Gross mortgage lending for December 2006 was the highest on record for the month, according to figures from the Council of Mortgage Lenders (CML).
Despite a 14% drop from November's all-time high of £33.2billion, the figure was still a massive £28.6 billion – they highest ever recorded for December. First time buyers accounted for 36% of all mortgages – up by 1% from 2005 - and there was an 11% increase in the number of mortgages for people moving house.
But the data also showed that first time buyers were being stretched more than ever, having to pay 3.31 times their salaries for their homes, with nearly 18% of their incomes going on mortgage payments. And most were caught out by stamp duty - only 41% of first-time buyer mortgages were on properties below the £125,000 stamp duty threshold - down from 44% in October and November, and down from around 50% from when the new threshold was set.
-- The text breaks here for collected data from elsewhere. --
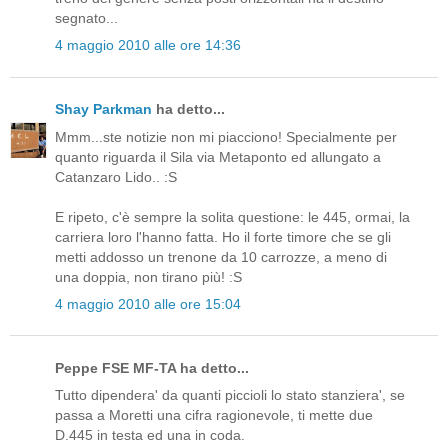
segnato...
4 maggio 2010 alle ore 14:36
Shay Parkman
ha detto...
Mmm...ste notizie non mi piacciono! Specialmente per
quanto riguarda il Sila via Metaponto ed allungato a
Catanzaro Lido.. :S
E ripeto, c'è sempre la solita questione: le 445, ormai, la
carriera loro l'hanno fatta. Ho il forte timore che se gli
metti addosso un trenone da 10 carrozze, a meno di
una doppia, non tirano più! :S
4 maggio 2010 alle ore 15:04
Peppe FSE MF-TA ha detto...
Tutto dipendera' da quanti piccioli lo stato stanziera', se
passa a Moretti una cifra ragionevole, ti mette due
D.445 in testa ed una in coda.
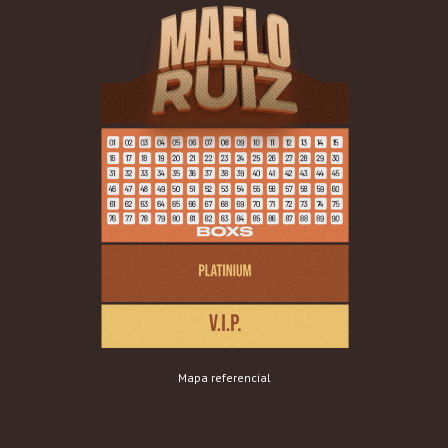
Mapa referencial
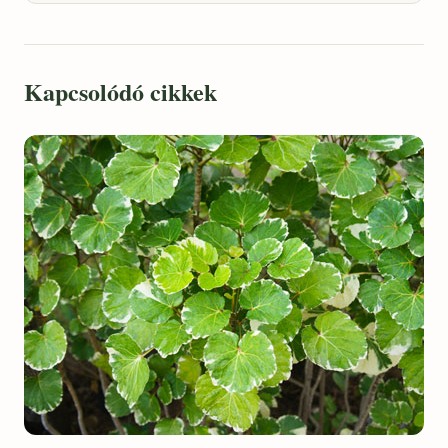
Kapcsolódó cikkek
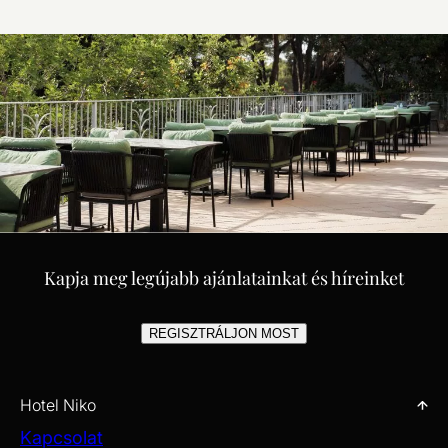
Kapja meg legújabb ajánlatainkat és híreinket
REGISZTRÁLJON MOST
Hotel Niko
Kapcsolat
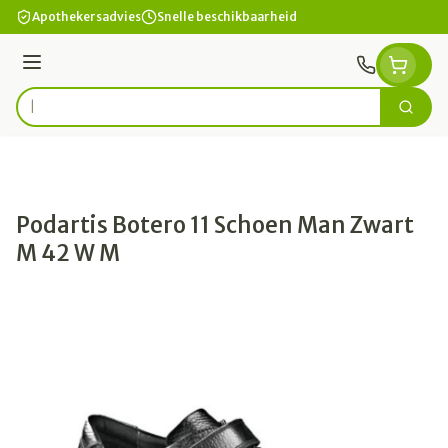
Ga naar de inhoud
Apothekersadvies
Snelle beschikbaarheid
Menu
Zoek
Product, merk, categorie...
Podartis Botero 11 Schoen Man Zwart
M 42 W M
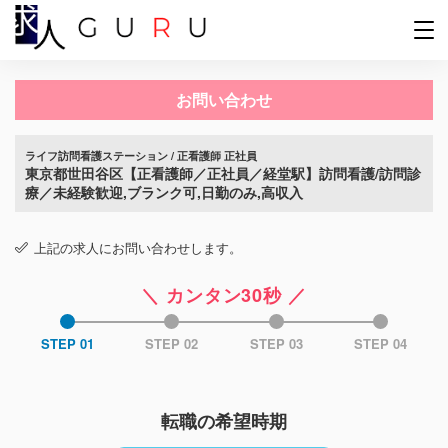
お問い合わせ
ライフ訪問看護ステーション / 正看護師 正社員
東京都世田谷区【正看護師／正社員／経堂駅】訪問看護/訪問診
療／未経験歓迎,ブランク可,日勤のみ,高収入
上記の求人にお問い合わせします。
＼ カンタン30秒 ／
STEP 01
STEP 02
STEP 03
STEP 04
転職の希望時期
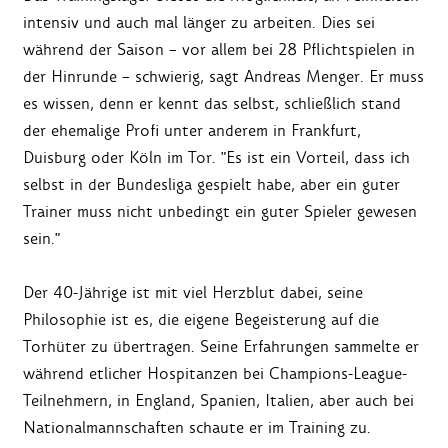
intensiv und auch mal länger zu arbeiten. Dies sei
während der Saison – vor allem bei 28 Pflichtspielen in
der Hinrunde – schwierig, sagt Andreas Menger. Er muss
es wissen, denn er kennt das selbst, schließlich stand
der ehemalige Profi unter anderem in Frankfurt,
Duisburg oder Köln im Tor. "Es ist ein Vorteil, dass ich
selbst in der Bundesliga gespielt habe, aber ein guter
Trainer muss nicht unbedingt ein guter Spieler gewesen
sein."
Der 40-Jährige ist mit viel Herzblut dabei, seine
Philosophie ist es, die eigene Begeisterung auf die
Torhüter zu übertragen. Seine Erfahrungen sammelte er
während etlicher Hospitanzen bei Champions-League-
Teilnehmern, in England, Spanien, Italien, aber auch bei
Nationalmannschaften schaute er im Training zu.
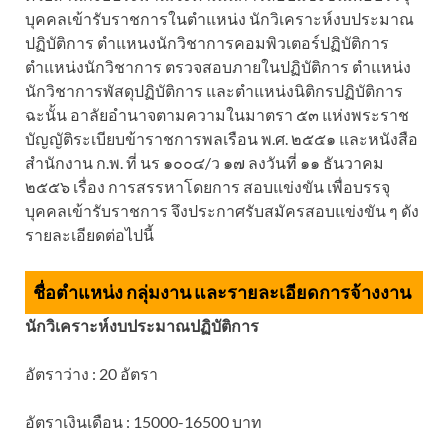
บุคคลเข้ารับราชการในตำแหน่ง นักวิเคราะห์งบประมาณ
ปฏิบัติการ ตำแหนงนักวิชาการคอมพิวเตอร์ปฏิบัติการ
ตำแหน่งนักวิชาการ ตรวจสอบภายในปฏิบัติการ ตำแหน่ง
นักวิชาการพัสดุปฏิบัติการ และตำแหน่งนิติกรปฏิบัติการ
ฉะนั้น อาลัยอำนาจตามความในมาตรา ๕๓ แห่งพระราช
บัญญัติระเบียบข้าราชการพลเรือน พ.ศ. ๒๕๕๑ และหนังสือ
สำนักงาน ก.พ. ที่ นร ๑๐๐๔/ว ๑๗ ลงวันที่ ๑๑ ธันวาคม
๒๕๕๖ เรื่อง การสรรหาโดยการ สอบแข่งขัน เพื่อบรรจุ
บุคคลเข้ารับราชการ จึงประกาศรับสมัครสอบแข่งขัน ๆ ดัง
รายละเอียดต่อไปนี้
ชื่อตำแหน่ง กลุ่มงาน และรายละเอียดการจ้างงาน
นักวิเคราะห์งบประมาณปฏิบัติการ
อัตราว่าง : 20 อัตรา
อัตราเงินเดือน : 15000-16500 บาท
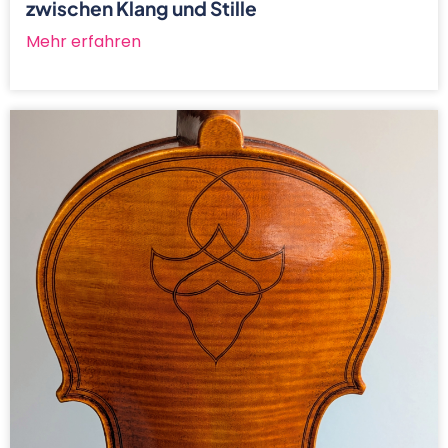
zwischen Klang und Stille
Mehr erfahren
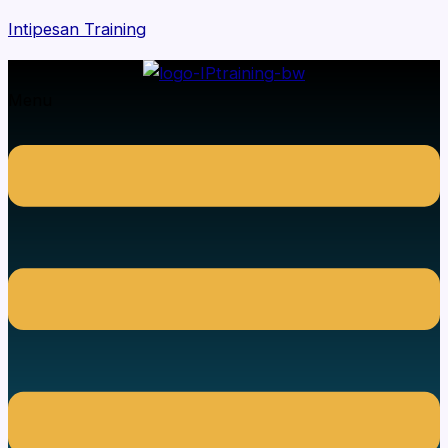
Intipesan Training
Menu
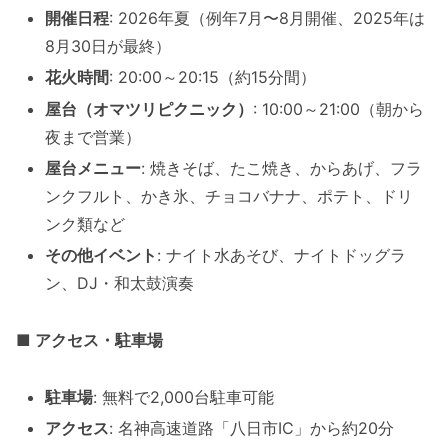
開催日程
: 2026年夏（例年7月〜8月開催、2025年は
8月30日が最終）
花火時間
: 20:00～20:15（約15分間）
屋台（オマツリピクニック）
: 10:00～21:00（朝から
夜まで営業）
屋台メニュー
: 焼きそば、たこ焼き、からあげ、フラ
ンクフルト、かき氷、チョコバナナ、ポテト、ドリ
ンク類など
その他イベント
: ナイト水あそび、ナイトドッグラ
ン、DJ・和太鼓演奏
■ アクセス・駐車場
駐車場
: 無料で2,000台駐車可能
アクセス
: 名神高速道路「八日市IC」から約20分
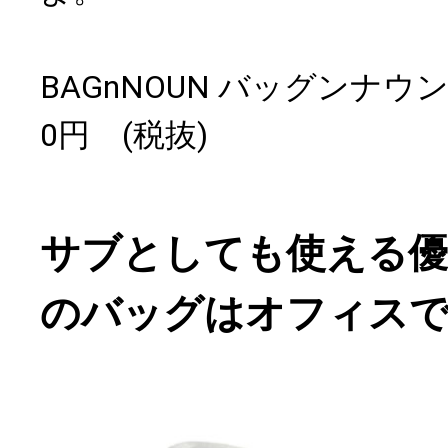
BAGnNOUN バッグンナウン O
0円 (税抜)
サブとしても使える優
のバッグはオフィス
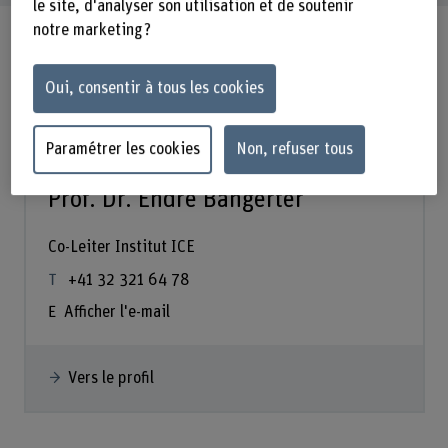
le site, d'analyser son utilisation et de soutenir
notre marketing ?
Oui, consentir à tous les cookies
Paramétrer les cookies
Non, refuser tous
Prof. Dr. Endre Bangerter
Co-Leiter Institut ICE
+41 32 321 64 78
Afficher l'e-mail
Vers le profil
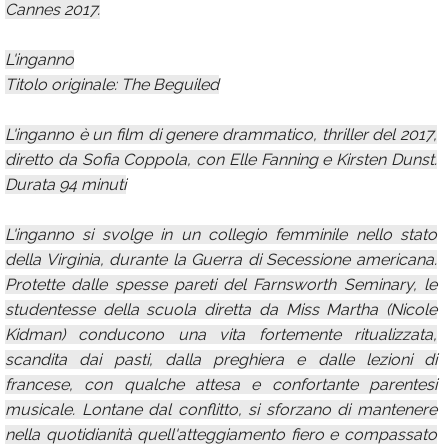
Cannes 2017.
L'inganno
Titolo originale: The Beguiled
L'inganno è un film di genere drammatico, thriller del 2017,
diretto da Sofia Coppola, con Elle Fanning e Kirsten Dunst.
Durata 94 minuti
L'inganno si svolge in un collegio femminile nello stato
della Virginia, durante la Guerra di Secessione americana.
Protette dalle spesse pareti del Farnsworth Seminary, le
studentesse della scuola diretta da Miss Martha (Nicole
Kidman) conducono una vita fortemente ritualizzata,
scandita dai pasti, dalla preghiera e dalle lezioni di
francese, con qualche attesa e confortante parentesi
musicale. Lontane dal conflitto, si sforzano di mantenere
nella quotidianità quell'atteggiamento fiero e compassato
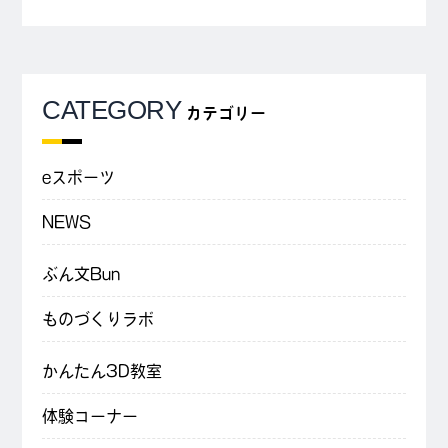
CATEGORY
カテゴリー
eスポーツ
NEWS
ぶん文Bun
ものづくりラボ
かんたん3D教室
体験コーナー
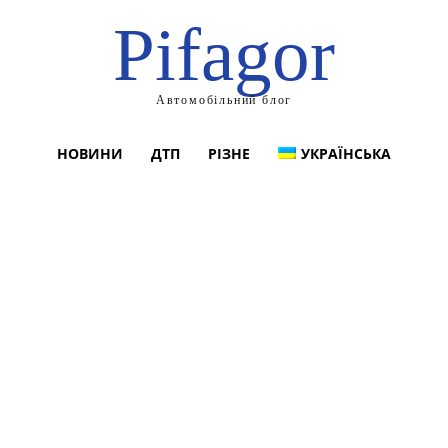
Pifagor
Автомобільний блог
НОВИНИ
ДТП
РІЗНЕ
УКРАЇНСЬКА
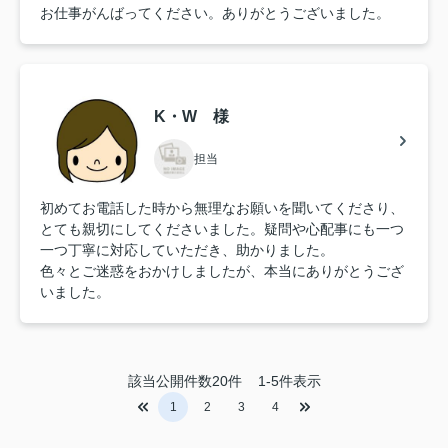
お仕事がんばってください。ありがとうございました。
K・W 様
担当
初めてお電話した時から無理なお願いを聞いてくださり、
とても親切にしてくださいました。疑問や心配事にも一つ
一つ丁寧に対応していただき、助かりました。
色々とご迷惑をおかけしましたが、本当にありがとうござ
いました。
該当公開件数
20
件
1-5件表示
1
2
3
4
And the rising house prices and general worsening affordability of first time buyers and other home owners meant fixed rate deals remained popular throughout the year, with two thirds of all of those buying or remortgaging in 2006 choosing a fixed rate deal, up from 50% in 2005.
CML Director General Michael Coogan said: "The monthly figures clearly show the cumulative effects of the gradual worsening in affordability for first-time buyers - and the ever-rising proportion of them who are caught by stamp duty.
"Although the mortgage market performed extremely well in 2006, the effect of rising interest rates and the continuing decline in affordability are likely to dampen activity somewhat in 2007."